Ein neuer Fall in einer anderen Stadt: In Nürnberg stellt Kommissarin Lucas (Ulrike Kriener) sich der Herausforderung, von vorn zu beginnen – gemeinsam mit ihren neuen Kollegen Werner Fitz (Sebastian Schwarz) und Betty Sedlacek (Claudia Kottal). In Episodenhauptrollen spielen Katharina Schüttler, Nick Romeo Reimann und Luis Vorbach. Heino Ferch ist als Gast in einer Rolle als Psychologe mit dabei.

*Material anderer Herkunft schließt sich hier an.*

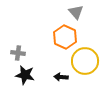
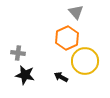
orange hexagon: moved 2 px right, 1 px down; rotated 10 degrees clockwise
black arrow: rotated 24 degrees clockwise
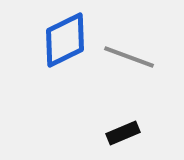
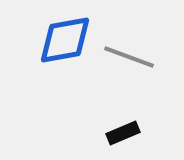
blue diamond: rotated 16 degrees clockwise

  • ZDF, Samstag, 6. Februar 2021, 20.15 Uhr
  • ZDF Mediathek, Ab Freitag, 5. Februar 2021, 10.00 Uhr

Texte

Was sie am besten kann

Ellen Lucas' neuer Fall beginnt mit einer Toten im Kofferraum – diesmal in Nürnberg. Die Kommissarin hat dort eine neue Stelle angenommen, verlässt die vertraute Komfortzone – ihr altes Team und die liebgewonnene Nachbarschaft in Regensburg. Sie nimmt in Kauf, dass jeder Neuanfang Kraft kostet und vielleicht auch einsam machen kann. Ist es Mut, Verzweiflung oder beides, was sie zu diesem Aufbruch bringt? Nicht alle Fragen werden beantwortet, denn Ellen Lucas versteht es besser als alle anderen, Geheimnisse für sich zu behalten. Was für sie jetzt zählt, ist nur der nächste Fall.

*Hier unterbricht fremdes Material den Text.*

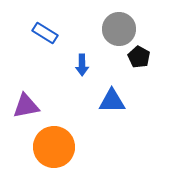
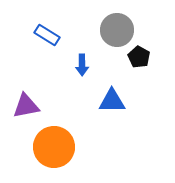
gray circle: moved 2 px left, 1 px down
blue rectangle: moved 2 px right, 2 px down
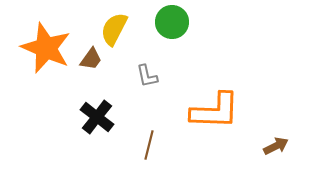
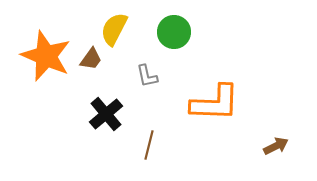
green circle: moved 2 px right, 10 px down
orange star: moved 8 px down
orange L-shape: moved 8 px up
black cross: moved 9 px right, 3 px up; rotated 12 degrees clockwise
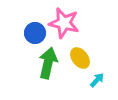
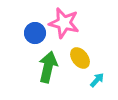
green arrow: moved 4 px down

In ihrer ersten Mordermittlung in Nürnberg entziffert sie eine tödliche Familiendynamik. Lucas blickt hinter die Fassade und entdeckt Menschen, die im Schatten eines vor langer Zeit erlittenen Traumas stehen. Um eine weitere gewaltsame Eskalation zu verhindern, muss sie klären, was genau dahintersteckt.

Analog zur Hauptfigur hat sich auch das Team hinter der Reihe "Kommissarin Lucas" wieder neu auf die Stärken ihrer Protagonistin besonnen. Die Produzentinnen, der Autor, die Hauptdarstellerin und der Regisseur haben sich gefragt: Was ist das Wesentliche an der Figur Ellen Lucas? Was macht sie aus? In unseren Augen glänzt die Kommissarin durch ihre Arbeit, ihren Spürsinn und ihre Raffinesse. Sie ist eine Frau mit Haltung und intuitivem Einfühlungsvermögen. Wenn es um den Fall geht, ist sie stur, harsch und unnachgiebig. Sie braucht eine Weile, bevor sie Vertrauen fassen kann, weil sie einfach schon zu viel gesehen hat.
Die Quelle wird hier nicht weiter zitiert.